Could this really be happening? Was it possible to virtually kidnap a computer and then demand a ransom for its safe return?

Well, the answer is, unfortunately, yes. Cyber criminals have developed viruses that lock a computer’s desktop while simultaneously using the device’s built-in camera to capture an image of the user. In Mr. Saleazy’s case, the incriminating image was of him just after he’d slipped off the boxers (he never removed his socks), and that was the photo displayed in all its glory on the frustratingly-locked desktop. They said if he doesn’t pay the ransom, in addition to holding the files, they’d send his “socks” photo to everyone in his contacts list.

What would his wife say if she saw the picture? Suppose his boss received a copy? Or his mother-in-law? A sheen of perspiration wet his forehead. His licked at his suddenly-dry lips. He tried to shut down the computer. Nothing. Clicking, poking, and stabbing at various keys and buttons. He couldn’t power it down no matter what he tried.

He was ruined. His darling little cupcake would want a divorce, and he’d most certainly lose his job as director of the youth choir at the Church of All That’s Holy.

Maybe the police could help. Sure, that’s what he’d do…call the police. Before dialing he peeked in to check on his princess. Good, she was still asleep. He thought she looked sweet, all curled up like a chubby little pig in a blanket—huffing, snorting, and wheezing like a freight train heading upward toward the peaks of the high Sierras.

He swallowed hard and punched 911 on his cell.

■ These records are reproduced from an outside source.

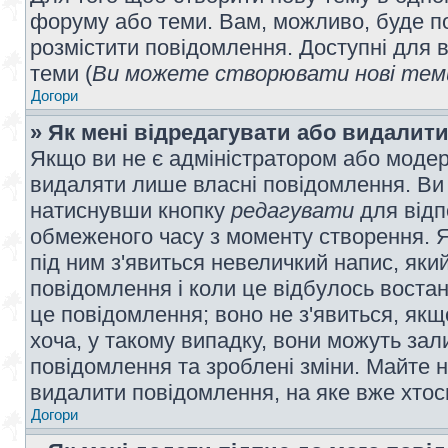
форуму або теми. Вам, можливо, буде по
розмістити повідомлення. Доступні для в
теми (
Ви можете створювати нові теми
Догори
» Як мені відредагувати або видалит
Якщо ви не є адміністратором або модер
видаляти лише власні повідомлення. Ви
натиснувши кнопку
редагувати
для відп
обмеженого часу з моменту створення. Я
під ним з'явиться невеличкий напис, який
повідомлення і коли це відбулось востан
це повідомлення; воно не з'явиться, як
хоча, у такому випадку, вони можуть за
повідомлення та зроблені зміни. Майте н
видалити повідомлення, на яке вже хтось
Догори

Australian Federal Police report a rise in “ransomware” attacks in the past couple of years. Not only are the cyber-crooks targeting porn lovers such as Mr. Saleazy, they’ve also hit several businesses, including a medical facility (hackers demanded $4,000 to have their files returned in operating order), a transportation company, personal computer owners for up to a couple hundred dollars each, and even a school ($5,000 ransom).

A report released by Symantec states that ransomware cyber gangs are extorting well over $5 million a year.

The best means to protect you and your computer from ransomware is to:

- purchase and utilize a reputable anti-virus program

- use good, strong passwords and change them often

- don’t advertise your personal information on the internet, especially on websites and social networks

- don’t share financial data with anyone over the internet unless it’s to a site you know well and trust

- avoid clicking on links in emails, especially when you don’t recognize the sender

- don’t open email attachments unless you know and trust the sender

- update your virus software regularly

And for goodness sake, wear more than just a pair of socks when reading this blog!